*Instructions to follow*
When you reach the line containing "rookiecoder", begin copying exactly, and keep going through the last line of the records below, copying nothing before it.

[Start of Attachment]

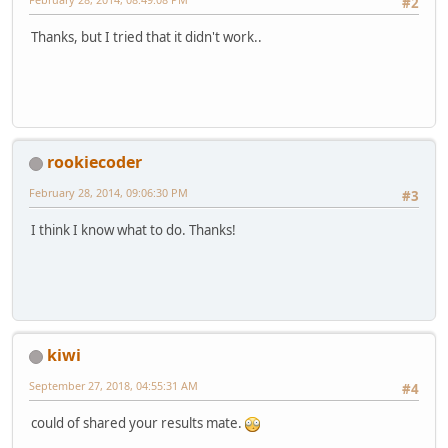
#2
Thanks, but I tried that it didn't work..
rookiecoder
February 28, 2014, 09:06:30 PM
#3
I think I know what to do. Thanks!
kiwi
September 27, 2018, 04:55:31 AM
#4
could of shared your results mate.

[End of Attachment]

*Answer section*
rookiecoder
February 28, 2014, 09:06:30 PM
#3
I think I know what to do. Thanks!
kiwi
September 27, 2018, 04:55:31 AM
#4
could of shared your results mate.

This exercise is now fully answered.